X responded by banning all forms of scraping, even for public content, discouraging collaboration with the academic world, and erecting technical barriers to obstruct independent research. This has nothing to do with protecting privacy. It is about preserving opacity.
Because with real data access, researchers could document algorithmic manipulation, coordinated propaganda networks, and the toxic externalities of platform design—on mental health, social cohesion, political trust, and elections.
And it’s no coincidence: authoritarian projects always begin the same way — by capturing information and silencing independent inquiry.
The DSA doesn’t censor anyone. It demands transparency. The MAGA project, by contrast, seeks to eliminate transparency—because without it, it becomes far easier to erode institutional trust, empower extremist movements, manipulate elections, and weaken Europe from within.

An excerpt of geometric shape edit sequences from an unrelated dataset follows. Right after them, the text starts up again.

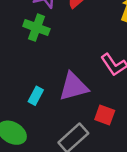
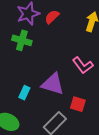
purple triangle: (74, 87) -> (53, 84), turned 35

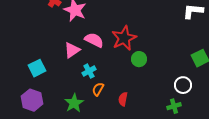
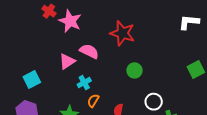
red star: (124, 38) -> (122, 33), moved, turned -30
white circle: (183, 85) -> (154, 102), moved

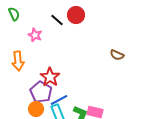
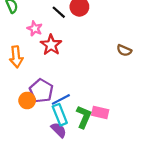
red star: (50, 77) -> (51, 45), moved
orange circle: (36, 109) -> (27, 100), moved

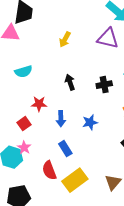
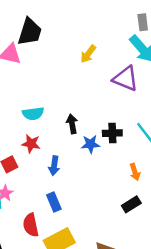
yellow arrow: (65, 39) -> (88, 54), moved
cyan semicircle: (23, 72) -> (33, 114), moved
blue star: (90, 122) -> (91, 144), moved

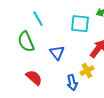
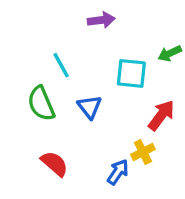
blue triangle: (57, 53) -> (90, 107), moved
blue arrow: (72, 83) -> (118, 172), turned -133

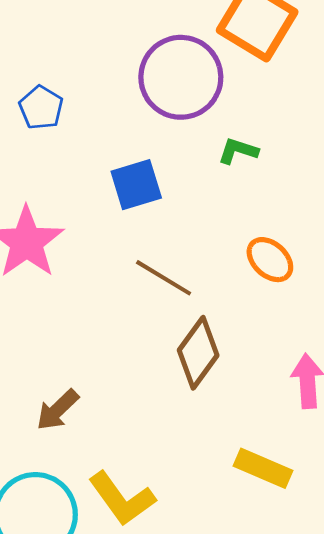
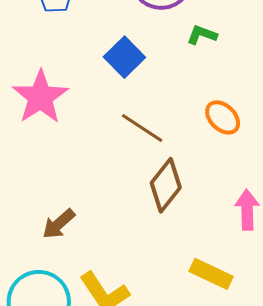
blue square: (136, 185) -> (124, 57), turned -30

As the new U.S. National Security Strategy openly states, the objective is a fragmented Europe, governed by nationalist and illiberal parties, easily influenced by both Washington and Moscow. Social networks are one of the key tools enabling this strategy.
The EU is not suppressing opinions. It is protecting consumer rights and defending our freedom in the most civil and proportionate way possible. Russian and American oligarchs are furious because Europe is finally trying to limit their anti-democratic interference.